Regarding the external accounts, the country kept a moderate current account deficit in 2021. On the one hand, considering January to September 2021 figures, the trade balance deficit widened as the rise in imports (particularly the oil bill) surpassed the increase observed in free zone exports. The primary income deficit also deteriorated due to the foreign companies’ profits recovery. On the other, remittances from Dominicans living abroad (11% of 2020 GDP) posted a substantial increase. Furthermore, the services account surplus also improved, driven by travel revenues. Meanwhile, foreign direct investment in the country surged by 35%, reaching USD 2.5 billion during the period, and was able to cover the current account deficit. Moreover, the external public debt amounted to 36.6% of GDP in September 2021 (vs. 38.0% of GDP in September 2020).

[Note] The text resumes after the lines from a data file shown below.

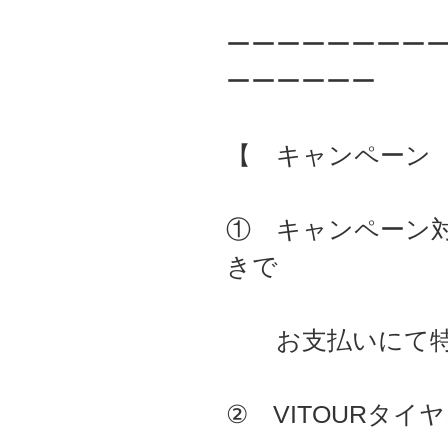
ーーーーーーーー
ーーーーーー
【 キャンペーン
① キャンペーン
きで
お支払いにて特
② VITOURタ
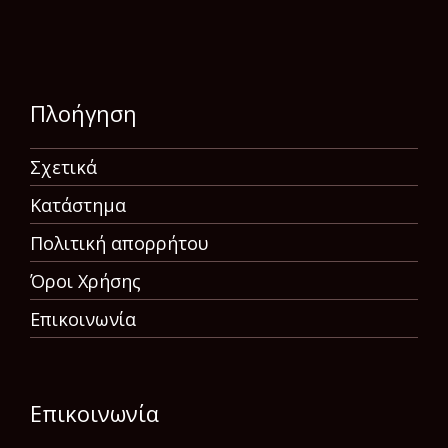
Πλοήγηση
Σχετικά
Κατάστημα
Πολιτική απορρήτου
Όροι Χρήσης
Επικοινωνία
Επικοινωνία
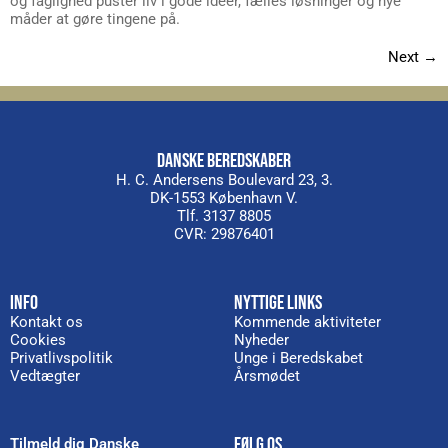
og faglighed puster liv i gode ideer, fælles løsninger og nye
måder at gøre tingene på.
Next
→
DANSKE BEREDSKABER
H. C. Andersens Boulevard 23, 3.
DK-1553 København V.
Tlf. 3137 8805
CVR: 29876401
INFO
NYTTIGE LINKS
Kontakt os
Kommende aktiviteter
Cookies
Nyheder
Privatlivspolitik
Unge i Beredskabet
Vedtægter
Årsmødet
FØLG OS
Tilmeld dig Danske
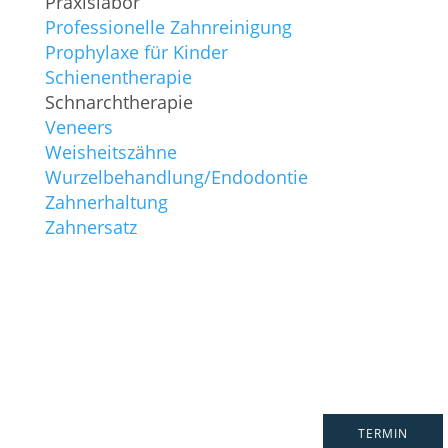
Praxislabor
Professionelle Zahnreinigung
Prophylaxe für Kinder
Schienentherapie
Schnarchtherapie
Veneers
Weisheitszähne
Wurzelbehandlung/Endodontie
Zahnerhaltung
Zahnersatz
TERMIN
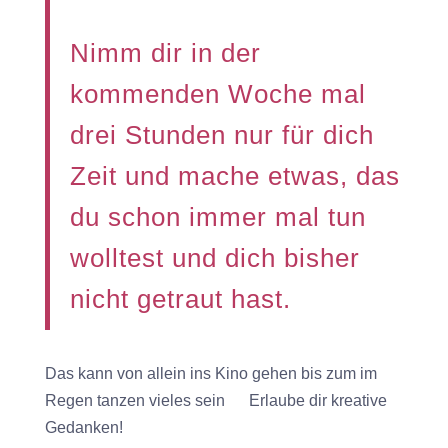
Nimm dir in der
kommenden Woche mal
drei Stunden nur für dich
Zeit und mache etwas, das
du schon immer mal tun
wolltest und dich bisher
nicht getraut hast.
Das kann von allein ins Kino gehen bis zum im
Regen tanzen vieles sein
Erlaube dir kreative
Gedanken!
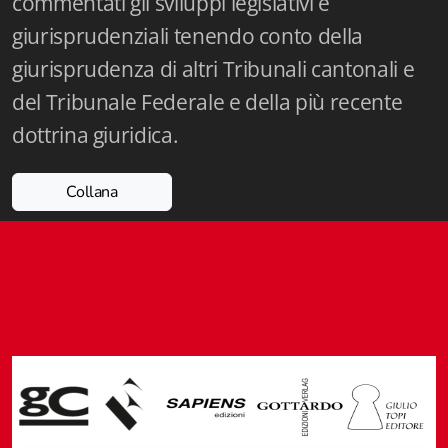
commentati gli sviluppi legislativi e
Fidia Architettura
giurisprudenziali tenendo conto della
Fidia. Artisti
giurisprudenza di altri Tribunali cantonali e
del Tribunale Federale e della più recente
Fidia. Artisti dei laghi. Itinerari europei
dottrina giuridica.
Fidia. Atti e Documenti
Collana
Fidia. Max Museo Chiasso
Fidia. Panoramas - Forces Vives par Jean Petit
Sapiens edizioni
Architettura & Arte
Attualità & Studi
Tesi universitarie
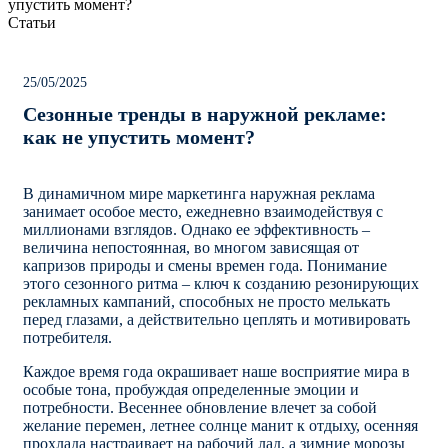
упустить момент?
Статьи
25/05/2025
Сезонные тренды в наружной рекламе:
как не упустить момент?
В динамичном мире маркетинга наружная реклама
занимает особое место, ежедневно взаимодействуя с
миллионами взглядов. Однако ее эффективность –
величина непостоянная, во многом зависящая от
капризов природы и смены времен года. Понимание
этого сезонного ритма – ключ к созданию резонирующих
рекламных кампаний, способных не просто мелькать
перед глазами, а действительно цеплять и мотивировать
потребителя.
Каждое время года окрашивает наше восприятие мира в
особые тона, пробуждая определенные эмоции и
потребности. Весеннее обновление влечет за собой
желание перемен, летнее солнце манит к отдыху, осенняя
прохлада настраивает на рабочий лад, а зимние морозы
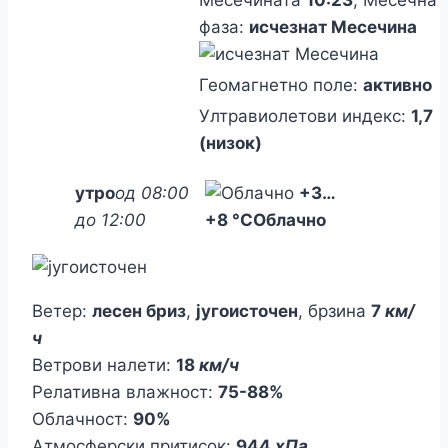
фаза:
исчезнат Месечина
Геомагнетно поле:
активно
Ултравиолетови индекс:
1,7
(низок)
утро
од 08:00
+3
…
до 12:00
+8 °C
Облачно
Ветер:
лесен бриз
,
југоисточен
, брзина
7
км/
ч
Ветрови налети:
18
км/ч
Релативна влажност:
75-88%
Облачност:
90%
Атмосферски притисок:
944
хПа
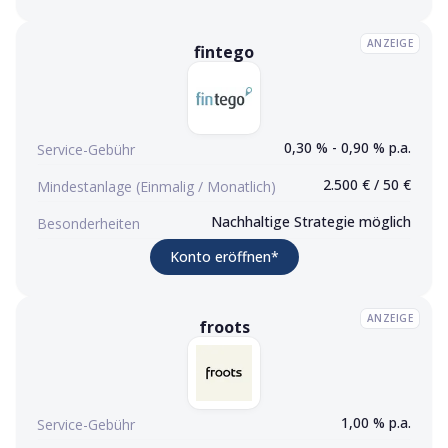
ANZEIGE
fintego
fintego
Konto eröffnen (Werbelink)
0,30 % - 0,90 % p.a.
Service-Gebühr
2.500 € / 50 €
Mindestanlage (Einmalig / Monatlich)
Nachhaltige Strategie möglich
Besonderheiten
(Werbelink)
Konto eröffnen
*
ANZEIGE
froots
froots
Konto eröffnen (Werbelink)
1,00 % p.a.
Service-Gebühr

Fighting corruption and the relationship with neighboring Haiti remain central issues
Center-left President Luis Abinader took office in August 2020 and counts with a majority in Congress (18 out of 32 Senate seats and 92 out of 190 seats in the lower house). He has been able to keep a high popularity thanks to one of the fastest COVID-19 vaccination campaigns in the Caribbean and the solid economic rebound that the country has experienced. Moreover, in February 2021, he finally signed the electric sector reform - Pacto Eléctrico -. Lack of consensus between the parties had hindered the advancement of the reform, announced in 2014 under the mandate of then-president Danilo Medina. This should attract private investment into the sector, which often faces outages due to systemic problems. Regarding the fight against corruption, one of Abinader´s main campaign promises, the intention to promote a revision of the Constitution to establish the independence of the Public Prosecutor’s Office and the Central Electoral Board (JCE), was announced in August 2021. This would have to be subjected first by one-third of the legislature and then by a two-thirds majority. Abinader´s name was embroiled in the Pandora Papers case released in October 2021, which could somewhat impact his political support. He and his brothers were linked to two offshore Panama companies, albeit the administration argues that the holdings are in a trust and were made public before the president was sworn in. Finally, regarding the tense cross-border relations with Haiti, the murder of the latter country’s president, Jovenel Moise, in July 2021 worsened the situation. Abinader called on the international community, notably the U.S., to generate a political dialogue in the neighboring country. Still, in the last quarter of 2021, the Dominican Republic started working on a controversial wall and fence along the border, announced in February 2021.